In the complex and often unforgiving landscape of Lagos politics, the NURTW has never had the luxury of neutrality. The union is too large, too visible, and too deeply woven into the fabric of daily Lagos life to exist in a political vacuum. Every chairman before Sego understood this. What distinguishes Sego, however, is how he has chosen to navigate that reality.

His push for robust political mobilisation in alignment with the APC is not, as cynics might suggest, simply a strongman securing his position through party loyalty. Look closer, and a more strategic logic reveals itself. By anchoring the union firmly within the orbit of the state government’s developmental agenda, Sego has done something tactically shrewd and institutionally necessary. He has bought the union room to breathe.

This is about synergy. When the NURTW is seen as a partner in progress rather than a parallel power structure to be managed or suppressed, it creates the conditions under which genuine reform becomes possible. Administrative bans, leadership crises, and government interference have historically derailed even the most well-intentioned union leadership in Lagos. Political alignment, handled wisely, removes that threat entirely and replaces confrontation with collaboration.

The result is stability and in an institution as historically volatile as the NURTW, stability is not a small achievement. It is the very soil in which empowerment programmes take root, in which terminals get built and remain standing, and in which long-term reform can be pursued without being ambushed by political turbulence.
The message Sego is sending to the state government is clear. We are not your problem to manage. We are your partner in building Lagos. That reframing, if sustained, changes everything about how the union is treated, resourced, and respected at the highest levels of government.
Of course, the counsel remains: alignment must never become submission, and partnership must never eclipse the union’s primary duty to its members. Political relationships are transactional by nature, and the NURTW must always ensure that its members and not political patrons remain the ultimate beneficiaries of every alliance forged. But wielded with integrity and intention, political alignment under Sego is not a compromise of the reform agenda.
It is, in fact, one of its most important enablers.
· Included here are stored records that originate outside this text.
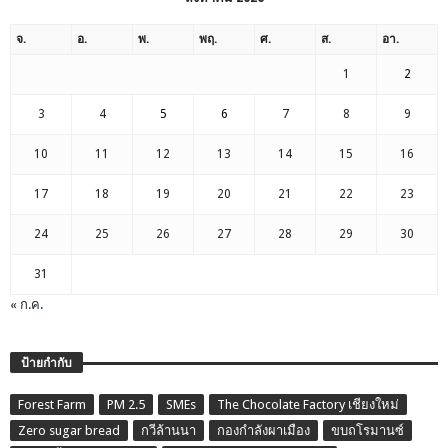
จ.
อ.
พ.
พฤ.
ศ.
ส.
อา.
1
2
3
4
5
6
7
8
9
10
11
12
13
14
15
16
17
18
19
20
21
22
23
24
25
26
27
28
29
30
31
« ก.ค.
ป้ายกำกับ
Forest Farm
PM 2.5
SMEs
The Chocolate Factory เชียงใหม่
Zero sugar bread
กวีล้านนา
กองกำลังผาเมือง
ขบถโรมานซ์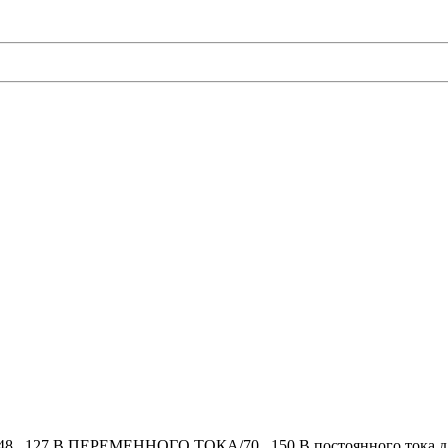
8...127 В ПЕРЕМЕННОГО ТОКА/70...150 В постоянного тока дл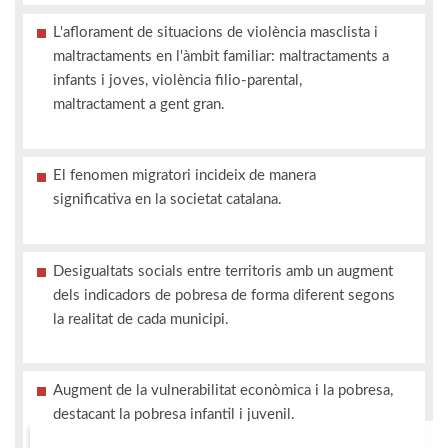
L'aflorament de situacions de violència masclista i
maltractaments en l'àmbit familiar: maltractaments a
infants i joves, violència filio-parental,
maltractament a gent gran.
El fenomen migratori incideix de manera
significativa en la societat catalana.
Desigualtats socials entre territoris amb un augment
dels indicadors de pobresa de forma diferent segons
la realitat de cada municipi.
Augment de la vulnerabilitat econòmica i la pobresa,
destacant la pobresa infantil i juvenil.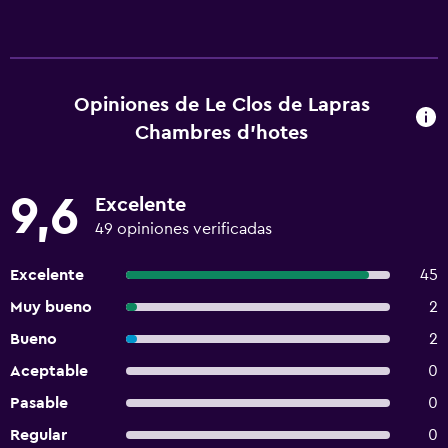
Opiniones de Le Clos de Lapras
Chambres d'hotes
9,6
Excelente
49 opiniones verificadas
Excelente
45
Muy bueno
2
Bueno
2
Aceptable
0
Pasable
0
Regular
0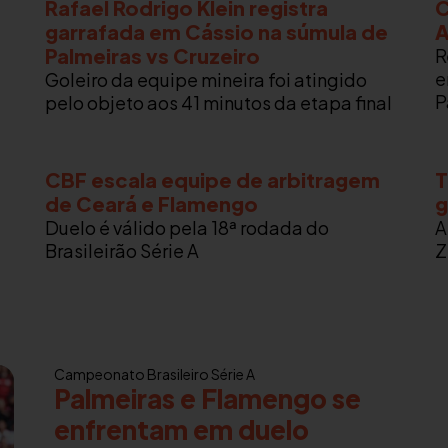
Rafael Rodrigo Klein registra
C
garrafada em Cássio na súmula de
A
Palmeiras vs Cruzeiro
R
e
Goleiro da equipe mineira foi atingido
P
pelo objeto aos 41 minutos da etapa final
CBF escala equipe de arbitragem
T
de Ceará e Flamengo
g
Duelo é válido pela 18ª rodada do
A
Brasileirão Série A
Z
Campeonato Brasileiro Série A
Palmeiras e Flamengo se
enfrentam em duelo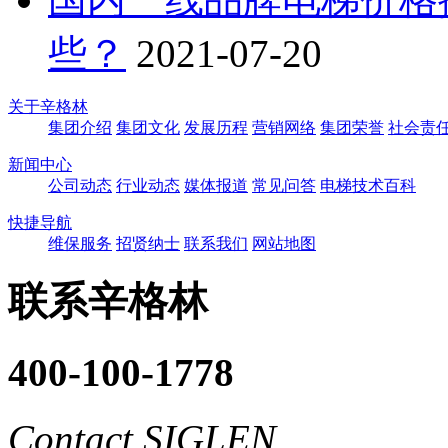
些？
2021-07-20
关于辛格林
集团介绍
集团文化
发展历程
营销网络
集团荣誉
社会责
新闻中心
公司动态
行业动态
媒体报道
常见问答
电梯技术百科
快捷导航
维保服务
招贤纳士
联系我们
网站地图
联系辛格林
400-100-1778
Contact SIGLEN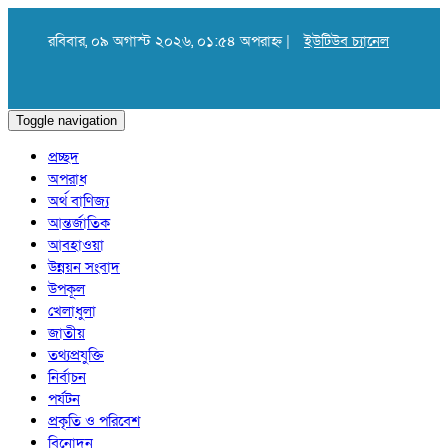
রবিবার, ০৯ অগাস্ট ২০২৬, ০১:৫৪ অপরাহ্ন |
ইউটিউব চ্যানেল
Toggle navigation
প্রচ্ছদ
অপরাধ
অর্থ বাণিজ্য
আন্তর্জাতিক
আবহাওয়া
উন্নয়ন সংবাদ
উপকূল
খেলাধুলা
জাতীয়
তথ্যপ্রযুক্তি
নির্বাচন
পর্যটন
প্রকৃতি ও পরিবেশ
বিনোদন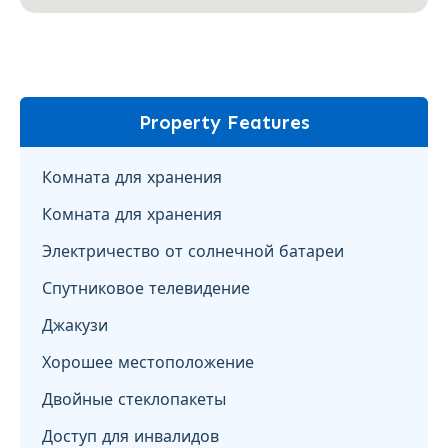
Property Features
Комната для хранения
Комната для хранения
Электричество от солнечной батареи
Спутниковое телевидение
Джакузи
Хорошее местоположение
Двойные стеклопакеты
Доступ для инвалидов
The Burden and the Opportunity
Let no one underestimate how difficult Sego’s task truly is. He is not simply running an organisation. He is attempting to change how millions of Nigerians think about that organisation. Public perception, once calcified, is stubborn. The work of image rehabilitation is slow, unglamorous, and often thankless. For every empowerment programme that goes unnoticed, there is one incident of indiscipline that makes the front page.

This is why consistency is everything. The transformation cannot be a campaign. It must be a culture. Every garage must reflect the new standard. Every official must be held to account. Every member must understand that the era of settling disputes with violence is incompatible with the union Sego is trying to build.
The chairman must also invest deliberately in the next generation of leadership within the union. Transformation that lives only in one man is transformation that dies when that man leaves. Mentorship, succession planning, and the deliberate grooming of reform-minded successors are not optional. They are the difference between a moment and a movement.

Alhaji Mustapha Adekunle, Tafa Sego, has been handed, or rather has earned, a rare opportunity. The opportunity to be the man who changed the story. Lagos is watching. Transport workers across Nigeria are watching. The millions of commuters who share roads with NURTW members every single day are watching.

The foundation is being laid. The early chapters of a different story are being written. What remains is the courage to see it through, to prioritise legacy over convenience, institution-building over political patronage, and the long game over the short.

The terminals he builds, the members he lifts, the culture he plants. These will outlast every political season and every administrative tenure. That is what legacy looks like. That is what Lagos needs from its NURTW.

Do that, Alhaji, and history will be kind.